Emportée par ses victoires dans le courant de l’année 1992, l’UNITA a laissé les négociations se prolonger, mais surtout, ce mouvement d’opposition armé, qui contrôlait à cette époque les trois quarts du territoire, n’a pas réalisé que ses chances de victoire étaient à terme fort compromises dans la mesure où la communauté internationale se mobilisait en faveur d’une paix basée sur le processus politique engagé, et donc sur les premières élections. En mai 1992, les États-Unis qui avaient toujours soutenu Savimbi reconnaissaient le régime du président Dos Santos. L’ONU votait et appliquait un embargo sur les armes et les produits pétroliers contre l’Unita, et l’Afrique du Sud de Mandela devait opter pour la même ligne. Isolés, Savimbi et ses partisans allaient de plus en plus difficilement résister aux pressions internationales aussi bien qu’aux contre-offensives gouvernementales. En octobre 1994, à Lusaka, un nouvel accord de paix était signé : il allait permettre une relance du processus de paix impliquant un large engagement des Nations unies avec l’opération UNAVEM 3 ou Mission de vérification des Nations unies en Angola (voir la chronique « actions internationales », dans ce même numéro).
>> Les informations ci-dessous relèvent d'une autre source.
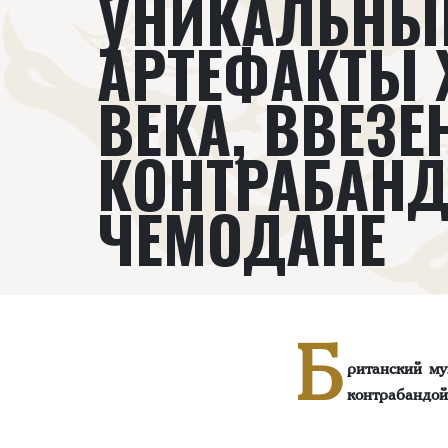
УНИКАЛЬНЫ
АРТЕФАКТЫ X
ВЕКА, ВВЕЗ
КОНТРАБАНД
ЧЕМОДАНЕ
Б
ританский му
контрабандой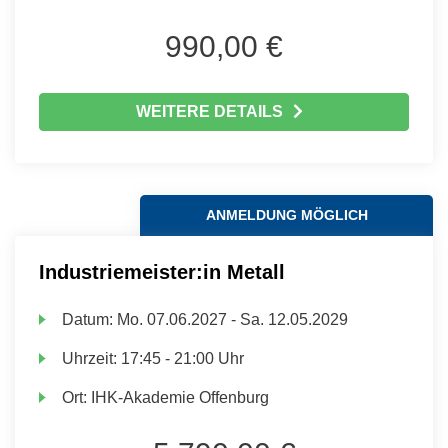
990,00 €
WEITERE DETAILS
ANMELDUNG MÖGLICH
Industriemeister:in Metall
Datum:
Mo.
07.06.2027 -
Sa.
12.05.2029
Uhrzeit:
17:45 - 21:00 Uhr
Ort:
IHK-Akademie Offenburg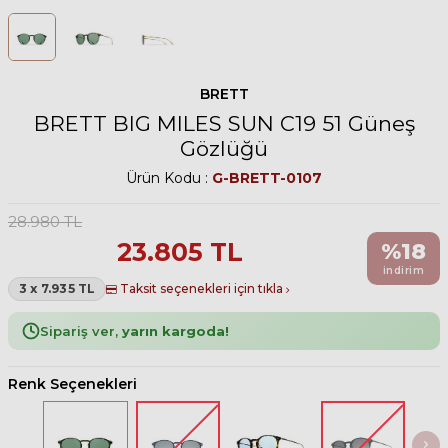
BRETT
BRETT BIG MILES SUN C19 51 Güneş
Gözlüğü
Ürün Kodu :
G-BRETT-0107
28.980
TL
23.805
TL
%
18
indirim
3 x 7.935 TL
Taksit seçenekleri için tıkla
Sipariş ver,
yarın kargoda!
Renk Seçenekleri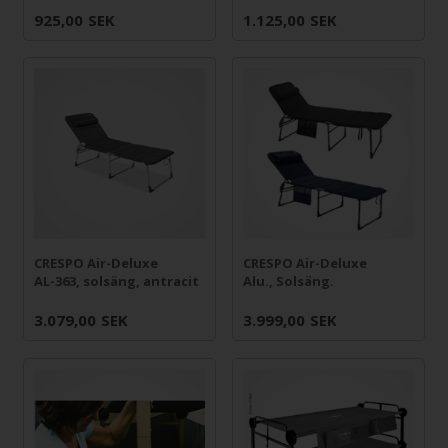
925,00
SEK
1.125,00
SEK
CRESPO Air-Deluxe
CRESPO Air-Deluxe
AL-363, solsäng, antracit
Alu., Solsäng.
3.079,00
SEK
3.999,00
SEK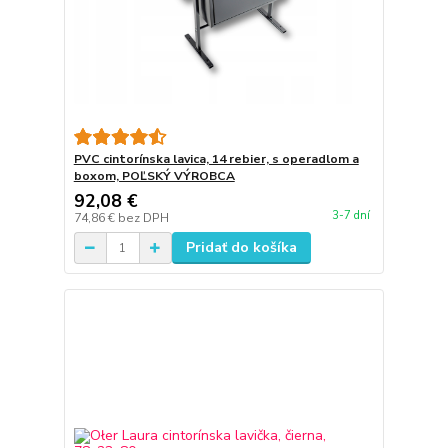
PVC cintorínska lavica, 14 rebier, s operadlom a
boxom, POĽSKÝ VÝROBCA
92,08 €
3-7 dní
74,86 €
bez DPH
Pridať do košíka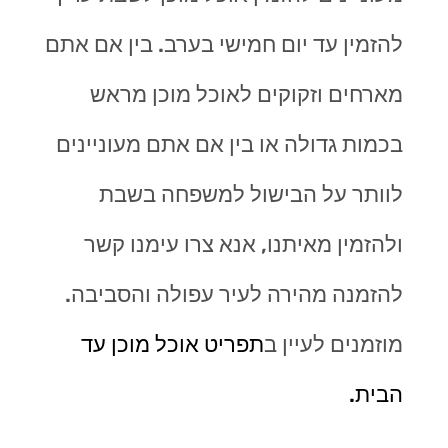
להזמין עד יום חמישי בערב. בין אם אתם
מארחים וזקוקים לאוכל מוכן מראש
בכמות גדולה או בין אם אתם מעוניינים
לוותר על הבישול למשפחה בשבת
ולהזמין מאיתנו, אנא צרו עימנו קשר
להזמנה מהירה לעיר עפולה והסביבה.
מוזמנים לעיין ב
תפריט אוכל מוכן עד
הבית.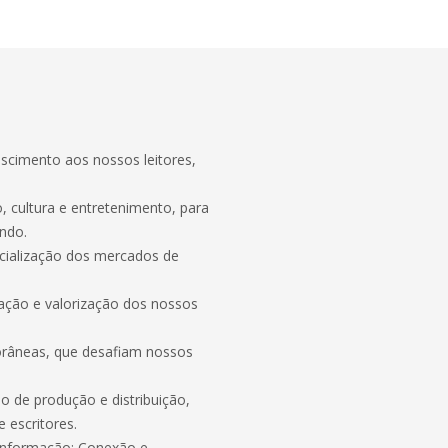
escimento aos nossos leitores,
 cultura e entretenimento, para
undo.
cialização dos mercados de
vação e valorização dos nossos
porâneas, que desafiam nossos
o de produção e distribuição,
 escritores.
 Informação; Conexão e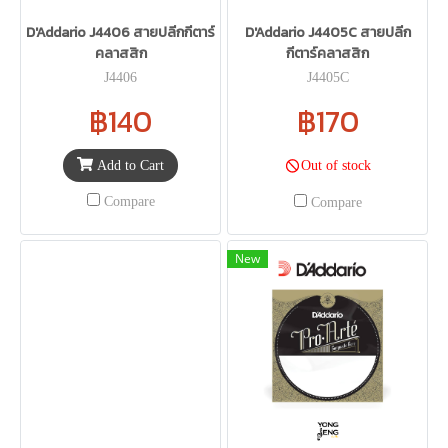
D'Addario J4406 สายปลีกกีตาร์
D'Addario J4405C สายปลีก
คลาสสิก
กีตาร์คลาสสิก
J4406
J4405C
฿140
฿170
Add to Cart
Out of stock
Compare
Compare
New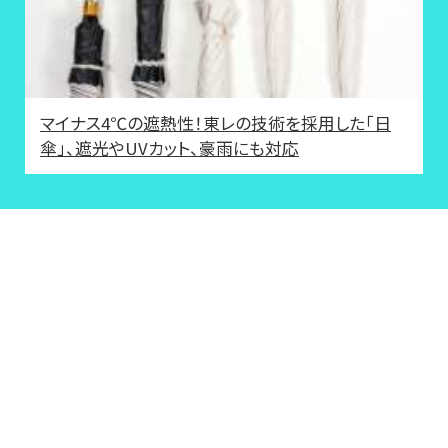
マイナス4℃の遮熱性！東レの技術を採用した「日
傘」、遮光やUVカット、豪雨にも対応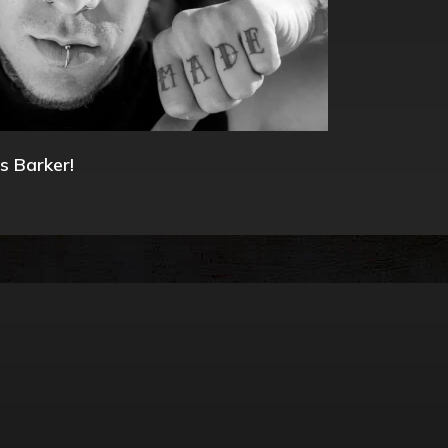
s Barker!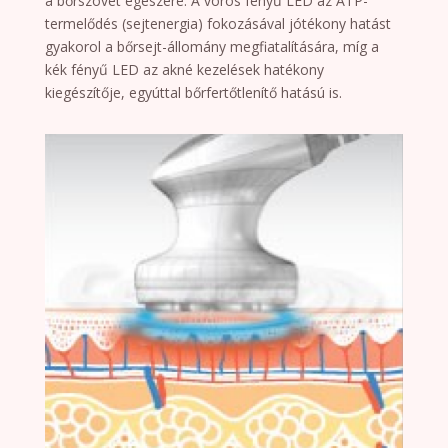
a bőrszövet egészére. A vörös fényű LED az ATP-
termelődés (sejtenergia) fokozásával jótékony hatást
gyakorol a bőrsejt-állomány megfiatalítására, míg a
kék fényű LED az akné kezelések hatékony
kiegészítője, egyúttal bőrfertőtlenítő hatású is.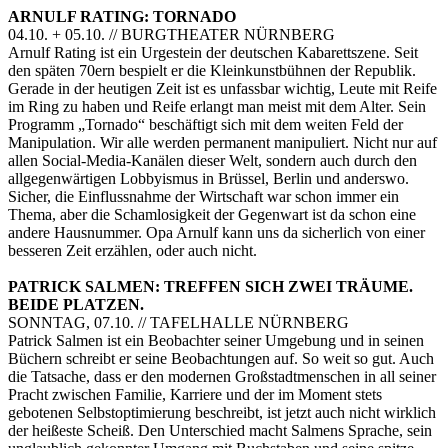
ARNULF RATING: TORNADO
04.10. + 05.10. // BURGTHEATER NÜRNBERG
Arnulf Rating ist ein Urgestein der deutschen Kabarettszene. Seit
den späten 70ern bespielt er die Kleinkunstbühnen der Republik.
Gerade in der heutigen Zeit ist es unfassbar wichtig, Leute mit Reife
im Ring zu haben und Reife erlangt man meist mit dem Alter. Sein
Programm „Tornado“ beschäftigt sich mit dem weiten Feld der
Manipulation. Wir alle werden permanent manipuliert. Nicht nur auf
allen Social-Media-Kanälen dieser Welt, sondern auch durch den
allgegenwärtigen Lobbyismus in Brüssel, Berlin und anderswo.
Sicher, die Einflussnahme der Wirtschaft war schon immer ein
Thema, aber die Schamlosigkeit der Gegenwart ist da schon eine
andere Hausnummer. Opa Arnulf kann uns da sicherlich von einer
besseren Zeit erzählen, oder auch nicht.
PATRICK SALMEN: TREFFEN SICH ZWEI TRÄUME.
BEIDE PLATZEN.
SONNTAG, 07.10. // TAFELHALLE NÜRNBERG
Patrick Salmen ist ein Beobachter seiner Umgebung und in seinen
Büchern schreibt er seine Beobachtungen auf. So weit so gut. Auch
die Tatsache, dass er den modernen Großstadtmenschen in all seiner
Pracht zwischen Familie, Karriere und der im Moment stets
gebotenen Selbstoptimierung beschreibt, ist jetzt auch nicht wirklich
der heißeste Scheiß. Den Unterschied macht Salmens Sprache, sein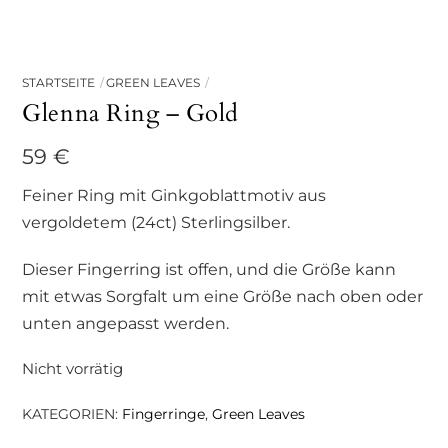
STARTSEITE
GREEN LEAVES
Glenna Ring – Gold
59
€
Feiner Ring mit Ginkgoblattmotiv aus
vergoldetem (24ct) Sterlingsilber.
Dieser Fingerring ist offen, und die Größe kann
mit etwas Sorgfalt um eine Größe nach oben oder
unten angepasst werden.
Nicht vorrätig
KATEGORIEN:
Fingerringe
,
Green Leaves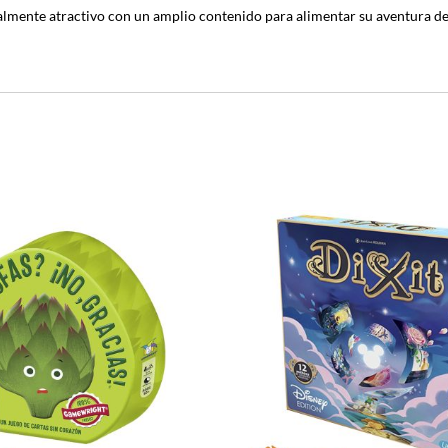
te atractivo con un amplio contenido para alimentar su aventura de 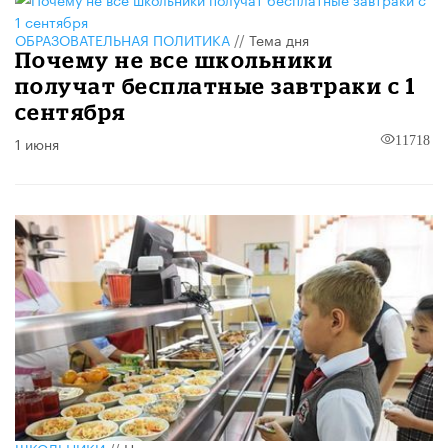
ОБРАЗОВАТЕЛЬНАЯ ПОЛИТИКА
//
Тема дня
Почему не все школьники
получат бесплатные завтраки с 1
сентября
1 июня
11718
ШКОЛЬНИКИ
//
Новость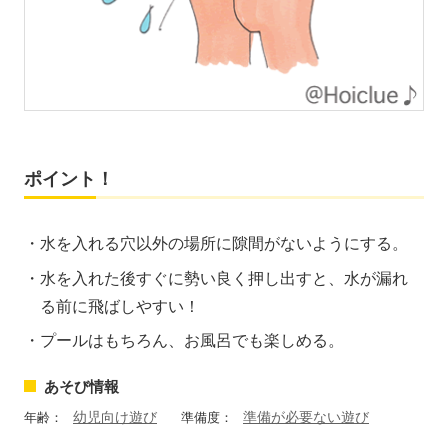
ポイント！
水を入れる穴以外の場所に隙間がないようにする。
水を入れた後すぐに勢い良く押し出すと、水が漏れ
る前に飛ばしやすい！
プールはもちろん、お風呂でも楽しめる。
あそび情報
幼児向け遊び
準備が必要ない遊び
年齢：
準備度：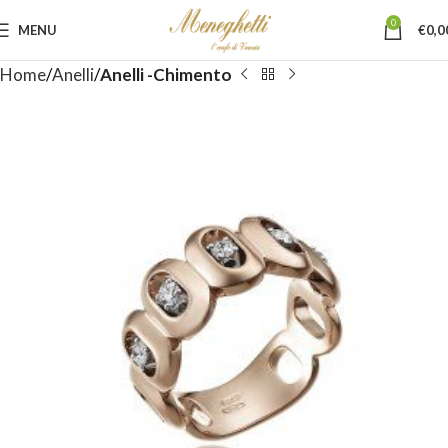
0
MENU
€
0,0
Home
Anelli
Anelli -Chimento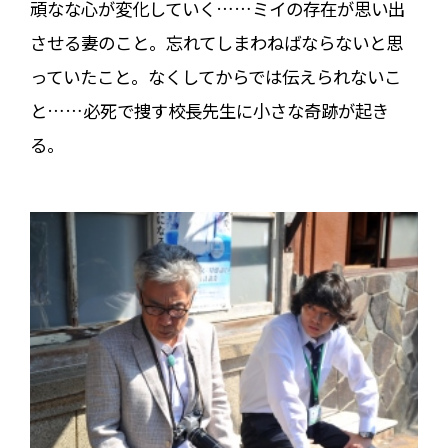
頑なな心が変化していく……ミイの存在が思い出
させる妻のこと。忘れてしまわねばならないと思
っていたこと。なくしてからでは伝えられないこ
と……必死で捜す校長先生に小さな奇跡が起き
る。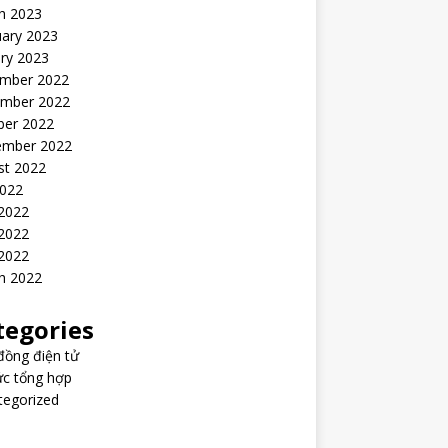
h 2023
uary 2023
ry 2023
mber 2022
mber 2022
ber 2022
ember 2022
st 2022
2022
 2022
2022
 2022
h 2022
tegories
đồng điện tử
ức tổng hợp
tegorized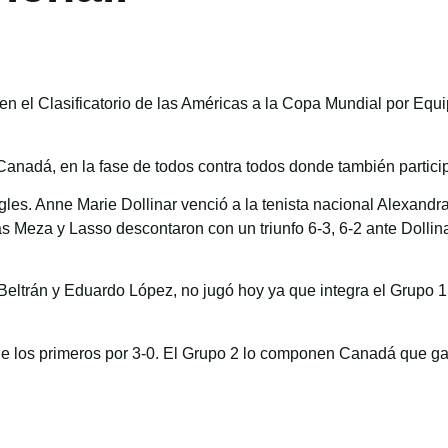
en el Clasificatorio de las Américas a la Copa Mundial por Eq
 Canadá, en la fase de todos contra todos donde también partic
gles. Anne Marie Dollinar venció a la tenista nacional Alexandr
as Meza y Lasso descontaron con un triunfo 6-3, 6-2 ante Dollin
Beltrán y Eduardo López, no jugó hoy ya que integra el Grupo 
 de los primeros por 3-0. El Grupo 2 lo componen Canadá que ga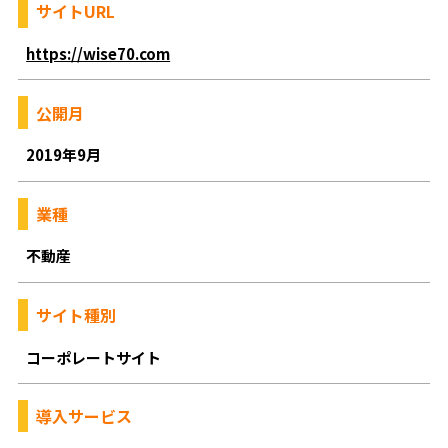
サイトURL
https://wise70.com
公開月
2019年9月
業種
不動産
サイト種別
コーポレートサイト
導入サービス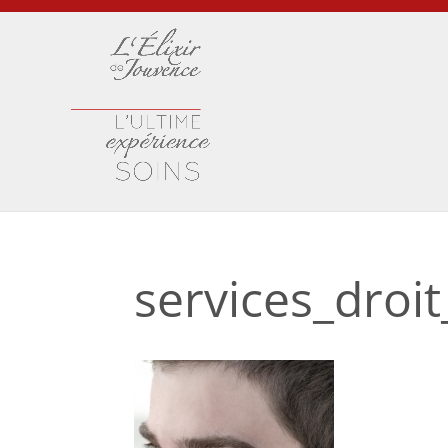
services_dro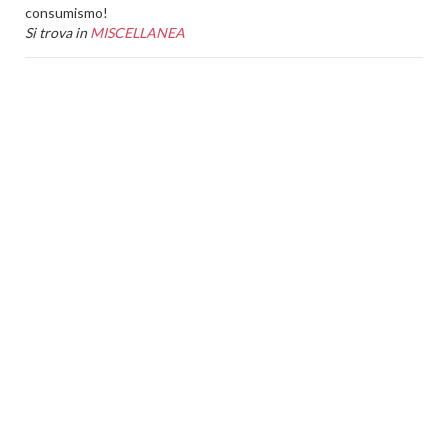
consumismo!
Si trova in
MISCELLANEA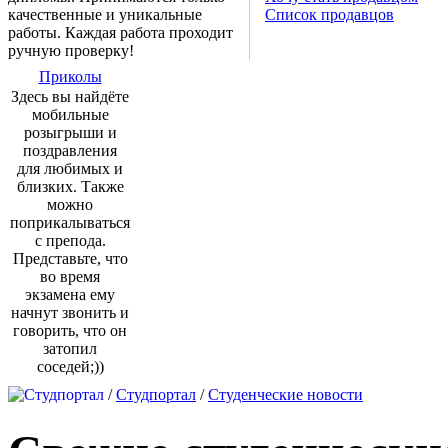
качественные и уникальные
Список продавцов
работы. Каждая работа проходит
ручную проверку!
Приколы
Здесь вы найдёте
мобильные
розыгрыши и
поздравления
для любимых и
близких. Также
можно
поприкалываться
с препода.
Представьте, что
во время
экзамена ему
начнут звонить и
говорить, что он
затопил
соседей;))
/
Студпортал
/
Студенческие новости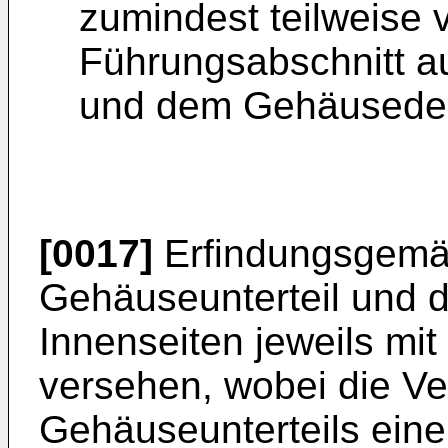
zumindest teilweise 
Führungsabschnitt a
und dem Gehäusedec
[0017]
Erfindungsgemä
Gehäuseunterteil und 
Innenseiten jeweils mit
versehen, wobei die Ve
Gehäuseunterteils ein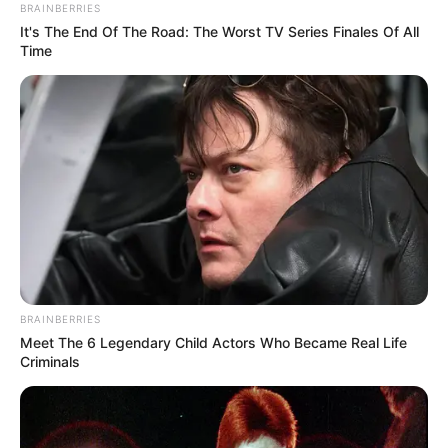
BRAINBERRIES
Park der Freien Universität Berlin mit
It's The End Of The Road: The Worst TV Series Finales Of All
seinen 15 riesigen Pflanzenschauhäusern eine der
Time
populärsten Attraktionen von Berlin.
Siegessäule im Großen Tiergarten
Von den Berlinern wird die Siegessäule
auch als Goldelse bezeichnet. Das 1873
erbaute Denkmal steht auf dem Großen
Stern und bildet den optischen Mittelpunkt des
Tiergartens.
Müggelturm und Müggelsee
BRAINBERRIES
Am östlichen Stadtrand von Berlin liegen
Meet The 6 Legendary Child Actors Who Became Real Life
die Müggelberge. Dort gibt es mehrere
Criminals
Ausflugsziele und Bademöglichkeiten.
Hierzu gehören der Müggelturm, der Müggelsee, der
Lange See und Rundfahrten mit dem Ausflugsschiff.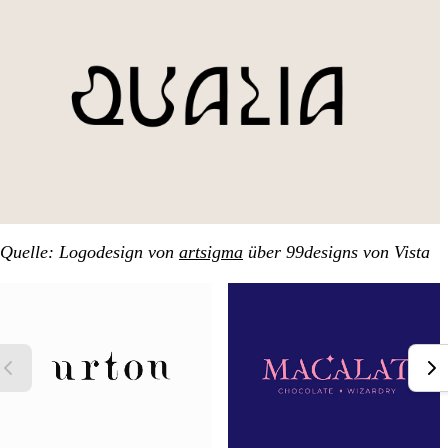
Quelle: Logodesign von
artsigma
über 99designs von Vista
En mai 1995, en visite en Afrique du Sud, Jonas Savimbi déclarait officiellement qu’il acceptait en fin de compte les résultats des élections de 1992. « Le pays est épuisé par trente ans de guerre… l’Angola ne peut plus continuer à être un désastre », ajoutait-il, « si le gouvernement le veut, mon parti est prêt à partager la responsabilité d’instaurer la paix. Nous serons un partenaire crédible ».
Alors que les 6 000 casques bleus de l’opération de l’ONU au Mozambique quittaient Maputo après avoir globalement réussi leur mission, 7 à 8 000 autres soldats de l’Organisation se préparaient à s’installer en Angola. Forts de l’expérience mozambicaine et des leçons tirées de l’échec de 1992, ils ont commencé à s’occuper du problème le plus délicat, mais le plus décisif pour la réussite de l’ensemble du processus : celui de la démobilisation, du désarmement et de l’intégration des combattants de l’UNITA au sein des forces armées angolaises. En 1992, avant la reprise des combats, le processus de restructuration des armées avait été entamé et s’était déjà révélé difficile. Après trois nouvelles années de combats sanglants à peine achevés, le climat de méfiance entre les deux anciens ennemis va sans aucun doute peser très lourd. Les accords de Lusaka prévoient qu’ils doivent échanger des informations « sensibles » sur la localisation de leurs troupes respectives, leur importance et leur armement. On a pu mesurer au Mozambique combien les opérations de démobilisation et de reconstitution d’une armée mixte réduite pouvaient rencontrer d’obstacles. En Angola, les deux forces rivales sont beaucoup plus puissantes et sont déployées sur un territoire plus vaste et plus difficile à contrôler.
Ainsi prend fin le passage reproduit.